Mixture of Experts Made Personalized: Federated Prompt Learning for Vision-Language Models
This addresses the challenge of personalizing lightweight prompts in federated learning for vision-language models, offering an incremental improvement over traditional single-model download methods.
The paper tackles the problem of federated prompt learning for vision-language models by proposing a personalized framework that allows clients to download multiple pre-aggregated prompts as experts, improving alignment with local image data. The result shows efficacy across 9 datasets under various federated settings, with concrete numbers not explicitly provided in the abstract.

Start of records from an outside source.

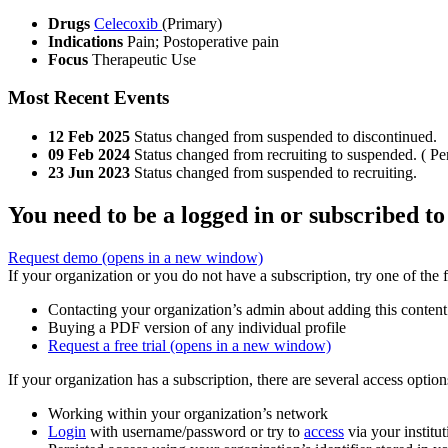
Drugs
Celecoxib
(Primary)
Indications
Pain; Postoperative pain
Focus
Therapeutic Use
Most Recent Events
12 Feb 2025
Status changed from suspended to discontinued.
09 Feb 2024
Status changed from recruiting to suspended. ( Pe
23 Jun 2023
Status changed from suspended to recruiting.
You need to be a logged in or subscribed to
Request demo
(opens in a new window)
If your organization or you do not have a subscription, try one of the 
Contacting your organization’s admin about adding this content
Buying a PDF version of any individual profile
Request a free trial
(opens in a new window)
If your organization has a subscription, there are several access opti
Working within your organization’s network
Login
with username/password or try to
access
via your institut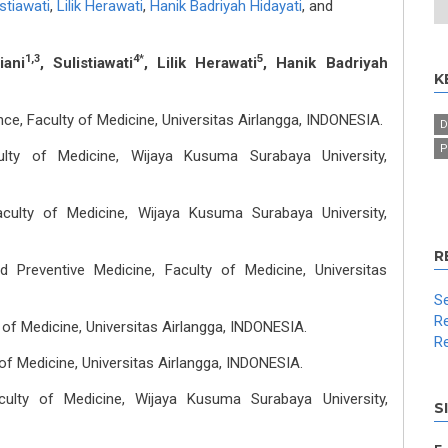
istiawati
,
Lilik Herawati
,
Hanik Badriyah Hidayati
,
and
1,3
4*
5
iani
, Sulistiawati
, Lilik Herawati
, Hanik Badriyah
K
ce, Faculty of Medicine, Universitas Airlangga, INDONESIA.
D
P
ulty of Medicine, Wijaya Kusuma Surabaya University,
aculty of Medicine, Wijaya Kusuma Surabaya University,
R
 Preventive Medicine, Faculty of Medicine, Universitas
Se
Re
 of Medicine, Universitas Airlangga, INDONESIA.
Re
of Medicine, Universitas Airlangga, INDONESIA.
culty of Medicine, Wijaya Kusuma Surabaya University,
S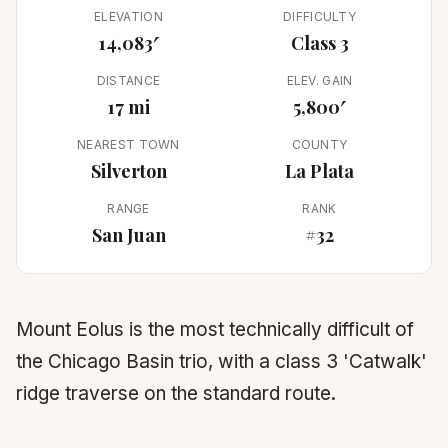
ELEVATION
DIFFICULTY
14,083′
Class 3
DISTANCE
ELEV. GAIN
17 mi
5,800′
NEAREST TOWN
COUNTY
Silverton
La Plata
RANGE
RANK
San Juan
#32
Mount Eolus is the most technically difficult of
the Chicago Basin trio, with a class 3 'Catwalk'
ridge traverse on the standard route.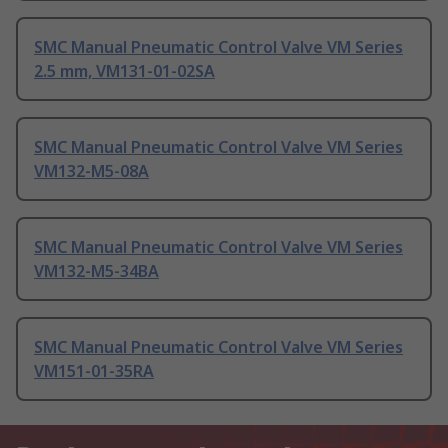
SMC Manual Pneumatic Control Valve VM Series
2.5 mm, VM131-01-02SA
SMC Manual Pneumatic Control Valve VM Series
VM132-M5-08A
SMC Manual Pneumatic Control Valve VM Series
VM132-M5-34BA
SMC Manual Pneumatic Control Valve VM Series
VM151-01-35RA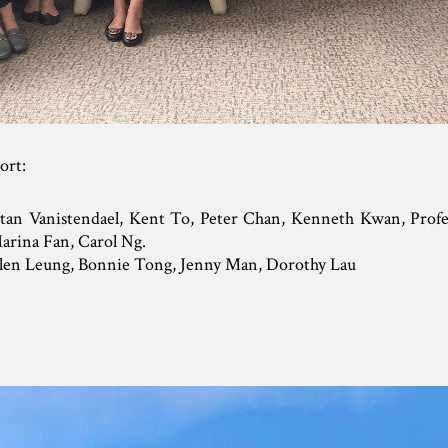
hort:
etan Vanistendael, Kent To, Peter Chan, Kenneth Kwan, Profe
arina Fan, Carol Ng.
elen Leung, Bonnie Tong, Jenny Man, Dorothy Lau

Federated prompt learning benefits federated learning with CLIP-like Vision-Language Model's (VLM's) robust representation learning ability through prompt learning. However, current federated prompt learning methods are habitually restricted to the traditional FL paradigm, where the participating clients are generally only allowed to download a single globally aggregated model from the server. While justifiable for training full-sized models under federated settings, in this work, we argue that this paradigm is ill-suited for lightweight prompts. By facilitating the clients to download multiple pre-aggregated prompts as fixed non-local experts, we propose Personalized Federated Mixture of Adaptive Prompts (pFedMoAP), a novel FL framework that personalizes the prompt learning process through the lens of Mixture of Experts (MoE). pFedMoAP implements a local attention-based gating network that learns to generate enhanced text features for better alignment with local image data, benefiting from both local and downloaded non-local adaptive prompt experts. Extensive experiments on 9 datasets under various federated settings demonstrate the efficacy of the proposed pFedMoAP algorithm. The code is available at https://github.com/ljaiverson/pFedMoAP.